Transnational oil companies may be complicit in war crimes in South Sudan, UN warns

Chinese, Indian and Malaysian firms have been partnering with the militarized state-run oil company. Transnational oil companies have been assisting the government troops by allowing them to use the companies’ air strips and other road infrastructures for their operations, according to the UN

March 07, 2019 by Peoples Dispatch
The five years of fighting has turned 2.2 million people into refugees, while internally displacing another 1.9 million. Photo: The East African

The civil war in South Sudan, the world’s youngest country, has entered its sixth year, with no end in sight as oil continues to fuel the conflict in which both government troops and the rebel forces have systematically committed large-scale atrocities.

The war began in 2013 after the then president, Salva Kiir Mayardit, dismissed his ministers and the vice-president, Riek Machar, whose supporters then broke from the governing SPLM (Sudan People’s Liberation Movement) and formed a splinter group SPLM-IO (SPML-in-Opposition).

The five years of fighting, mainly between these two factions has been marked by torching  villages, mass killings, rapes and abduction for sexual slavery. It has turned 2.2 million people into refugees, while internally displacing another 1.9 million. Together, this amounts to about 34% of the country’s population of little over 12 million. According to UN (United Nations) reports, 65% of women and 36% of men in certain conflict-affected areas have been subjected to sexual abuse. 60% of the country’s population suffer food insecurity.

In the non-diversified economy of South Sudan, oil is virtually the only source of wealth, and has been used by the warring parties to fund the arms, ammunitions and other costs. With 150,000 barrels of crude oil exported daily, the “economic and strategic importance of the oil-producing areas in Unity and Upper Nile States has been a major driver for the continuing violence, the ensuing human suffering and the violations of international humanitarian law witnessed there,” the UN Commission on Human Rights in South Sudan said.
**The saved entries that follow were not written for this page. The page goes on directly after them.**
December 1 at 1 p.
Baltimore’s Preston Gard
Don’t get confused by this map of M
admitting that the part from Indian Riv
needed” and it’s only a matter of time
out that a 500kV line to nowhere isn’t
In a recent report, the commission alleged that, apart from financing the war, the transnational oil companies, which reap a third of the profits, have been assisting the government troops by allowing them to use the companies’ air strips and other road infrastructures for their operations.

“There has been a lack of corporate accountability for transnational companies, several of which were conducting profitable business in oil-producing areas at times when mass human rights violations were perpetrated against the local population, and which in various ways were complicit in these crimes,” the report stated.

While western oil companies have ceased operations in the country, partly due to the pressure of complying with human rights obligations, a number of Asian companies have stepped in for oil extraction.

The report identified Dar Petroleum Company as the largest oil-extractor. The East African reported that 41% of the shares in this joint venture is owned by the Chinese National Petroleum Company, another 40% by Malaysia’s Petronas and only 14% by Nilepet, which is the country’s state-run oil firm.

40% of the shares in the Greater Pioneer Operating Company, which carries out extraction from the oil fields close to the country’s northern border with Sudan, are also owned by the Chinese National Petroleum Company. Petronas owns 30% of the shares, while 25% is owned by Indian Oil and Natural Gas Corporation. Only 5% of the shares are held by Nilepet.

The Indian firm owns another 24% shares of the Sudd Petroleum Operating Company, which will soon begin extraction from fields in the former Unity state. 68% of the shares of this company are owned by Petronas, while Nilepet owns the remaining 8%.

Nilepet has become a thoroughly militarized firm, as the National Security Services have been expanding its control over it. “Human rights have become a casualty in oil producing areas of the country, where the armed conflict has continued, coupled with the increased militarization and securitization of the oil industry by government forces,” a recent report by the commission stated.

Partnering with this firm, which has been used to finance and to provide logistical support for the actions of government troops, may amount to complicity in war crimes. In a strongly worded warning to these companies, Andrew Clapham, one of the members of the UN commission, said at the press-conference, “If you are involved in oil extraction in that area and you are asked to assist one side or the other, you could be accused of complicity in war crimes.”